Govt must address B’ville referendum

Letters, Normal

The National

YOUR recent editorial asserted that next year’s referendum in the Autonomous Region of Bougainville could have enormous consequences. 
In this referendum, Bougainvilleans will decide whether or not they want to become independent from PNG. 
Once more, the Government and Parliament have unfortunately been complacent in the last 14 years not to address this issue.
The prospect of a referendum should be enough to jolt the “powers-that-be” from its deep slumber and immediately pass the required legislation on how best to accommodate the issue of autonomy in PNG within the context of its future development. 
The editorial highlighted several scenarios with far reaching implications, why certain provinces want autonomy like Bougainville and what the Government should do to address this issue.
On the whole, the editorial reminded the Government “to treat it seriously”.  
Is it a threat? 
I do not think so. 
On the contrary, I see the issue of autonomy not as a threat but a positive development tool for the Government. 
It can be so if approached in a rational manner with a long-term strategy of adapting levels of autonomy towards a positive outcome for the nation.  
I see the issue of autonomy, especially political autonomy as a positive development goal that should now be fully exploited and adapted as a possible future political model for a multi-cultural society like PNG. 
Since the Bougainville crisis ended, successive governments have all gone to sleep on the issue of autonomy and what it should do if other provinces also seek autonomy. 

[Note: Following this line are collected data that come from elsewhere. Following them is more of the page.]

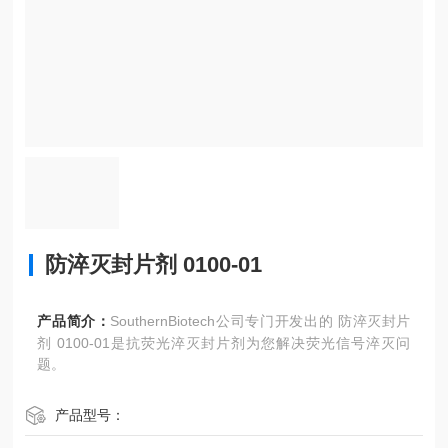
防淬灭封片剂 0100-01
产品简介：
SouthernBiotech公司专门开发出的 防淬灭封片
剂 0100-01是抗荧光淬灭封片剂为您解决荧光信号淬灭问
题。
产品型号：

The Government has no coherent national strategic policy and appropriate laws on how best to address future issues of autonomy within its national strategic policy context.

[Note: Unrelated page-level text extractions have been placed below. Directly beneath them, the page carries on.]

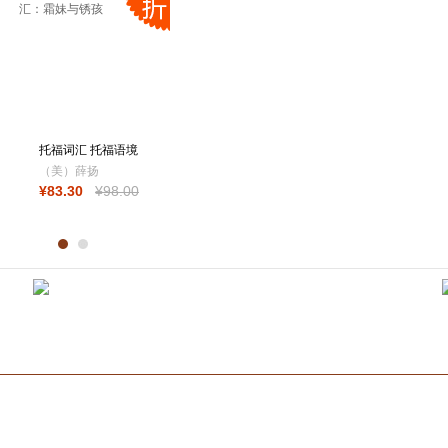
托福词汇 托福语境
词汇：霜妹与锈
（美）薛扬
¥
83
.30
¥
98
.00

There are many reasons why certain provinces seek autonomy.
It is a form of self-government and provides the possibility to share legislative and executive powers between the National Government and the provinces.

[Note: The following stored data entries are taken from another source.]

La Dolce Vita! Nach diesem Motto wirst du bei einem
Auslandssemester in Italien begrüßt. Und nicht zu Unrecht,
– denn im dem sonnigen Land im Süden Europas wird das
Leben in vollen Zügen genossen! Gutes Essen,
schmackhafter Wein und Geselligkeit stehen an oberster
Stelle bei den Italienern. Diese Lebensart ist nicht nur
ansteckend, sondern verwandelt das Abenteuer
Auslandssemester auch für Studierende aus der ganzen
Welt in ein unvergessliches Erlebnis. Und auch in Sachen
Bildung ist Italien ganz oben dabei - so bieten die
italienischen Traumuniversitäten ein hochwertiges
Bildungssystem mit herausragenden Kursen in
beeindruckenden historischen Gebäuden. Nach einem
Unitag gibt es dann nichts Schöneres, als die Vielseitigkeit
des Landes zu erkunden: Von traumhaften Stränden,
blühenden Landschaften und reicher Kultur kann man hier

For PNG, the contemporary relevance of autonomy has to be considered as an efficient means of conflict prevention and resolution through accommodation of the fundamental needs of national minorities within the existing provincial boundaries and as a fundamental right of national or ethnic minorities to be considered under national (and international) law.
The political system we have since Independence is badly flawed and needs to be changed as part of our national strategic plan within the next decade as it has failed Papua New Guineans. 
What PNG needs is small central government in a relocated capital city, say Arona valley in the EHP. 
It is time we have four self-governing autonomous regions – Papua, Highlands, Momase and New Guinea Islands – to independently develop their own regional governments under separate laws and administration structures. 
Bougainville can be a part of NGI.
The autonomy issue should not necessarily be seen as a threat but a good sovereign challenge for the Government. 
The Government must now take “the bull by the horns” and address the issue in a bi-partisan way in Parliament and as part of its national strategic plan.